IoT depends on the successful connection of many disparate devices and platforms, including device management platforms, data analytics services and the cloud.
Organizations can purchase IoT technology and services off the shelf and connect it to a Wi-Fi router, but deploying IoT in an enterprise setting can introduce many other problems. Any IT professional beginning an IoT deployment -- including programmers and executives -- must understand the technology's complexity and intersection between the physical and digital world.
Author and cyber-physical systems adjunct lecturer at Northeastern University Andy King has spent years honing his explanations of IoT concepts. King's impetus to write a book on programming IoT was to give students a resource that guides them through the journey from connecting edge devices to the cloud. The book offers IT professionals a way to expand their skill set and executives an understanding of the integration challenges involved in IoT.
Here, King elaborates on these challenges and the knowledge and resources that IT professionals should use to develop IoT systems.
Editor's note: This transcript has been edited for length and clarity.
What would you say is the hardest part of programming and setting up IoT?
Andy King: The biggest challenge with the IoT is the heterogeneity of devices, operating environments and messaging that are typically involved in an IoT ecosystem. If we unpack that a little bit, what we've learned and what the cloud service providers have done really well is that we can generalize a lot of coding problems when we're deploying to a standard environment. When we're deploying modern web apps to the cloud, there are many tools for doing this. But we're mostly dealing with the configuration challenges. Obviously, there's security, and there are a bunch of other challenges that are involved that make it very, very nuanced. But with IoT, we're dealing with things from the edge, which is where we interact with the physical world all the way up to the cloud. The biggest challenges are dealing with all those idiosyncrasies at the edge, that heterogeneity, the differences that we see between one device and another, one sensor and another sensor, how you trigger an actuation event. For instance, what are the protocols that you use both at the session layer all the way down to the physical layer where you're dealing with communications challenges? All that stuff and dealing with getting that set up and then securing it is actually really quite difficult, because there's plenty of standards, but there's a lot of different ways of doing it. Integration is really the hardest part. Integration and interoperability, that is certainly the biggest challenge.

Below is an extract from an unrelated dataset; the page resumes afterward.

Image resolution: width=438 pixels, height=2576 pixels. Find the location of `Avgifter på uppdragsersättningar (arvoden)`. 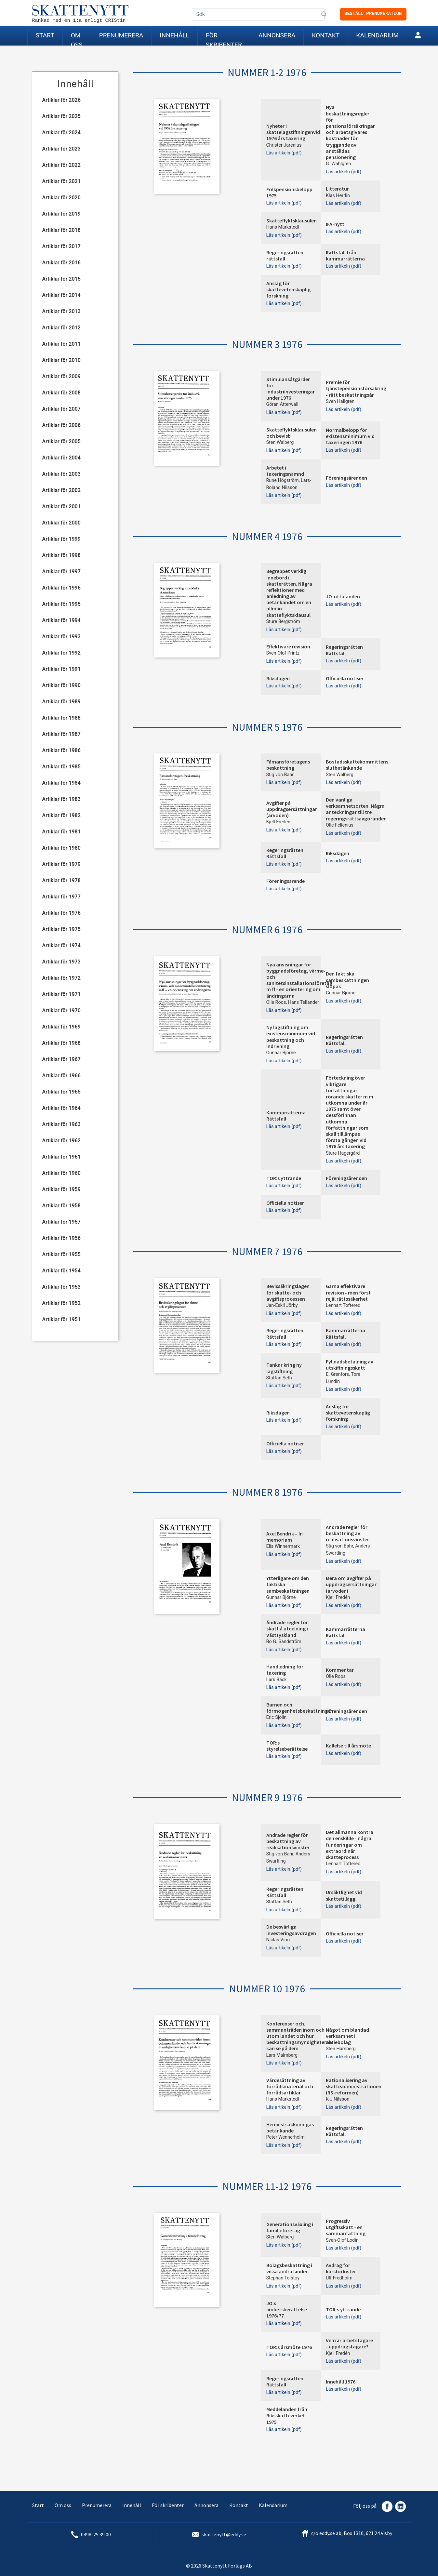

Avgifter på uppdragsersättningar (arvoden) is located at coordinates (291, 809).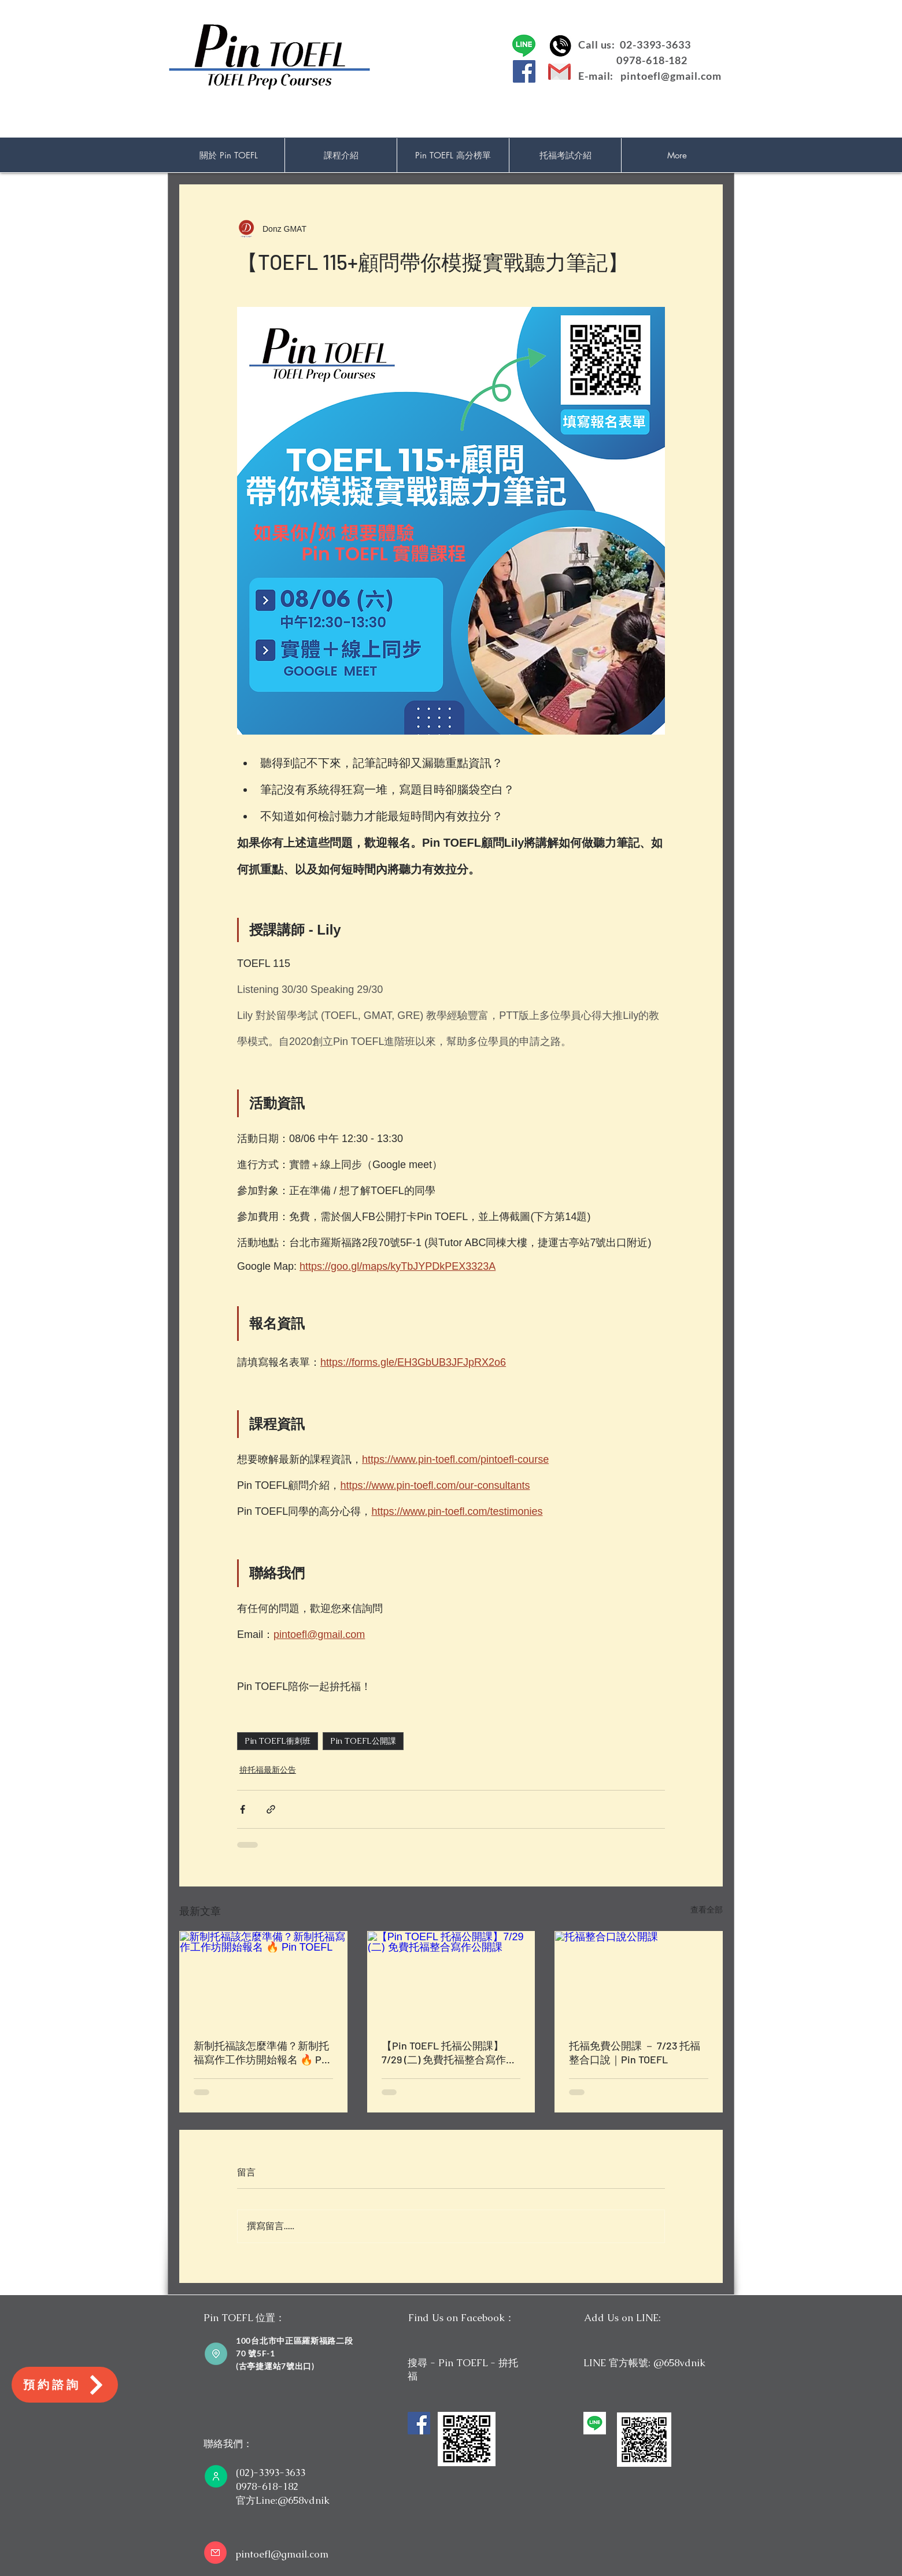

What advice do you have for people trying to learn IoT?
King: Knowing software systems engineering in general is critical to understanding how an IoT ecosystem works. It's not just about writing software, writing in one language and expecting everything is going to magically work. Even if you're good at that particular programming language, for instance, there's a system view that's important to understand. And that systems view involves how physical things interact with other physical things. There's an element of physics involved.

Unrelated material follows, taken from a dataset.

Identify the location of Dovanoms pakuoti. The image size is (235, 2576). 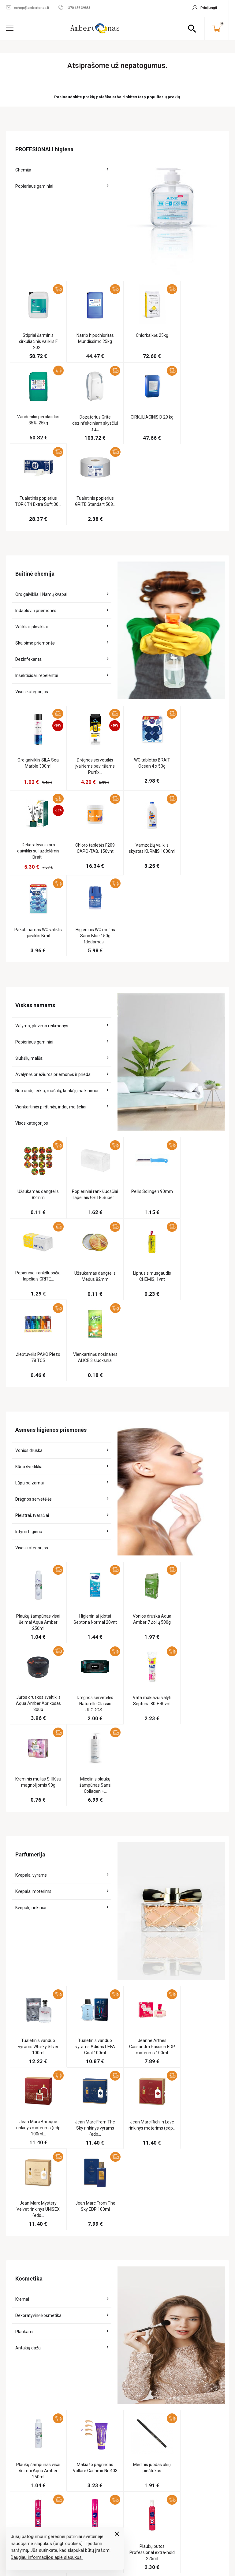
(111, 2369).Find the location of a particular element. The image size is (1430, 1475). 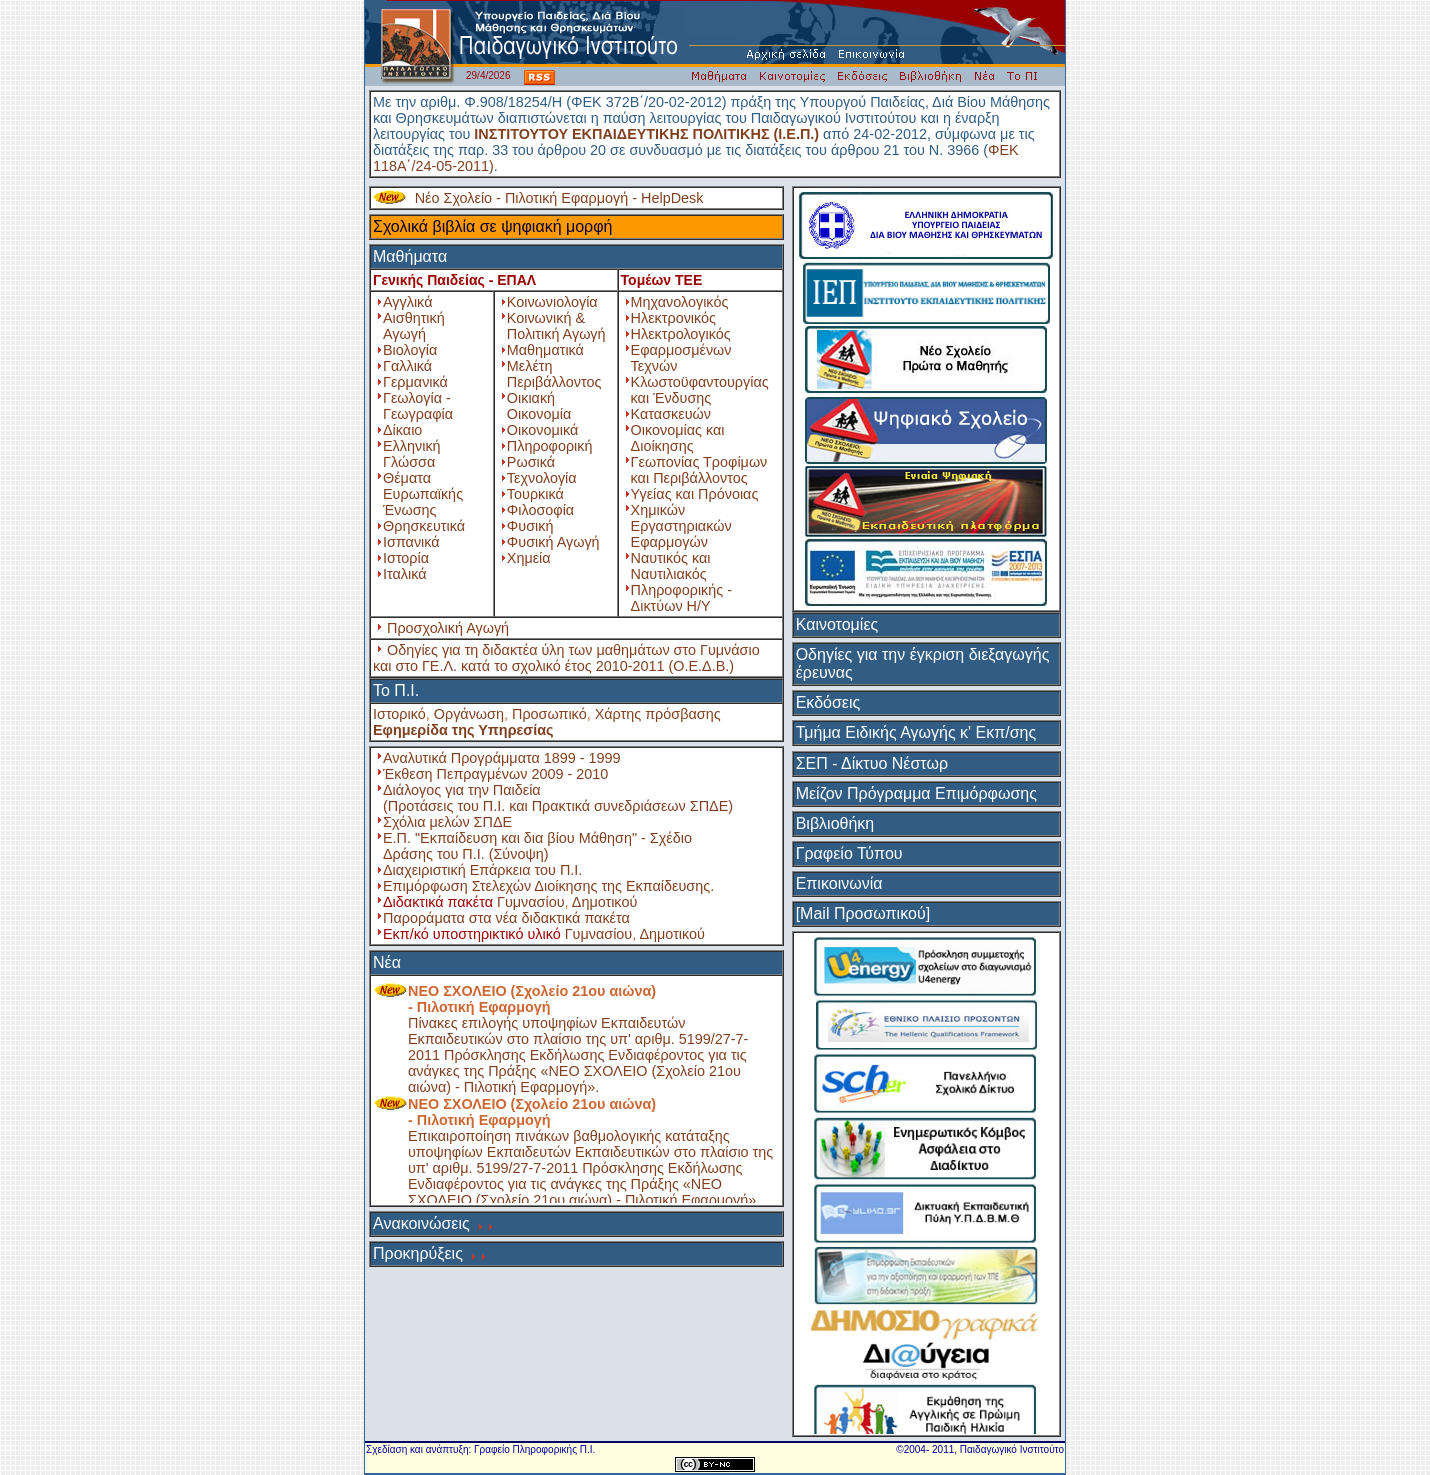

Ιταλικά is located at coordinates (405, 574).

There's the architectural view, which any software systems engineer will have to keep in mind as well. How do all these pieces fit together and what additional data sources do I need to factor into my solution? That may have nothing to do with the IoT, but the solution may require data from access to a data lake that's provisioned within the cloud or something like that. That software systems engineering and engineering mindsets are really important.
For those who are adept at programming -- most software developers understand this -- it's difficult to make IoT work when you're focused on just one programming language. You almost always must have multiple programming languages in your bag of tricks. There are so many different things that need to be kept in the back of one's mind as they're solving IoT challenges. That software systems engineering view is critical, as well as expecting that multiple programming languages will be required in developing an IoT ecosystem.

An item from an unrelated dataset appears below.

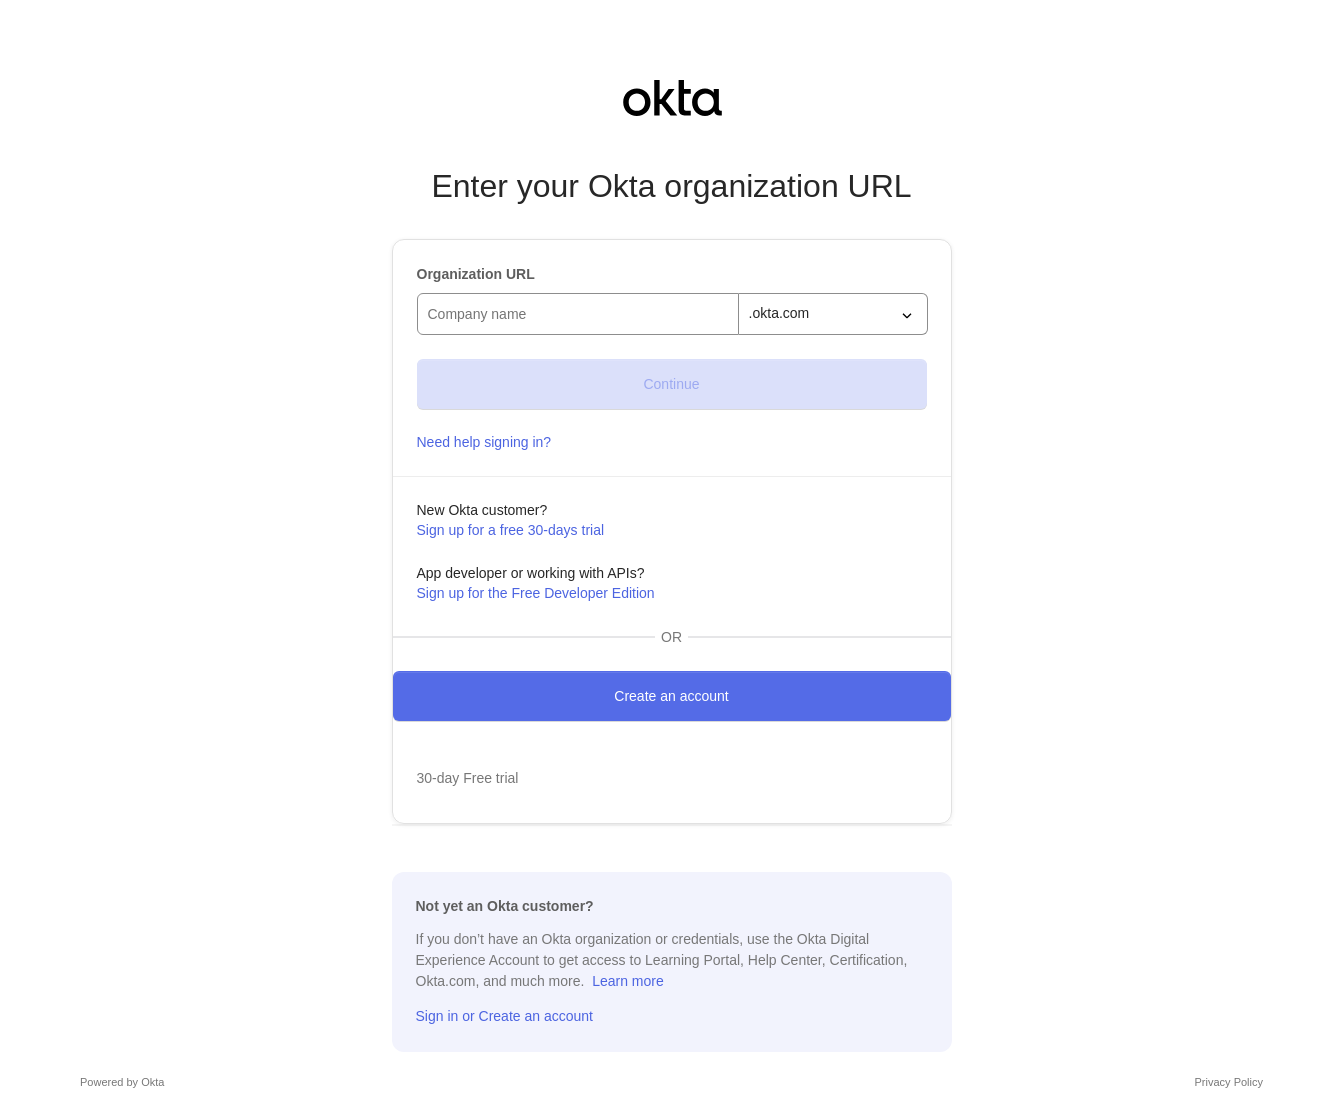 Image resolution: width=1343 pixels, height=1100 pixels. I want to click on Learn more, so click(628, 981).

That's what makes it both fun and really, really hard: You have to know a bit about everything in order to embark on an IoT ecosystem development journey.
What resources do you recommend to learn more?
King: There are a lot of great resources in this space. I'm very thankful to other authors and open source developers for creating these resources, making them available. We included a bibliography in the back of my book to touch on all the resources that I reference to develop the class and develop the book. I wish that there was one book that had it all, but there is not one book that has it all. There are a lot of books that have most of it.
The first class I taught in this space, one of the first questions my students asked me, besides what do I need to know, is what are the resources that I need? One of the first tasks that I put into the curriculum for this course was a list of references that students should be using in order to get more knowledgeable. This includes protocol specifications. I talked about MQTT and CoAP in my book. There are specs that are written for many different protocols, and they're very well written and extremely detailed.
More on Programming the Internet of Things
Learn how to start programming IoT with the right approach and understand its complexities in an excerpt of Chapter 1 from Programming the Internet of Things by Andy King, published by O'Reilly Media.
What are you interested in learning about in IoT now?
King: I have two areas of interest. One is in the security space. How do we put all these devices out in the world and enable them to operate securely and efficiently with high confidence that they're doing what they're supposed to be doing? The second area is what can we do as we get more and more devices out in the world? What are some of the other use cases that will be important for regular people to make use of to make people's lives better? From a humanitarian perspective, that's super important to me. Wouldn't it be great if we knew exactly what our water quality was at every point no matter where we are in the world? What if we could say with high confidence what our air quality is like at any geographic location? What if we could start making predictions about how air quality or water quality is going to change? We're doing a lot of this right now. But we're not doing it as extensively as we could. I'm really excited about those future use cases where it's not just here's one particular area, one major city, but everywhere on the planet. We know exactly what's happening with the environment and how to how to make things better. And the frustrating thing for me as a technologist is that we have the technology to do it. It's more a matter of putting it into action. But it's exciting, because it gives us all something to work toward as technologists in the space, or at least gives me something to work toward in the future.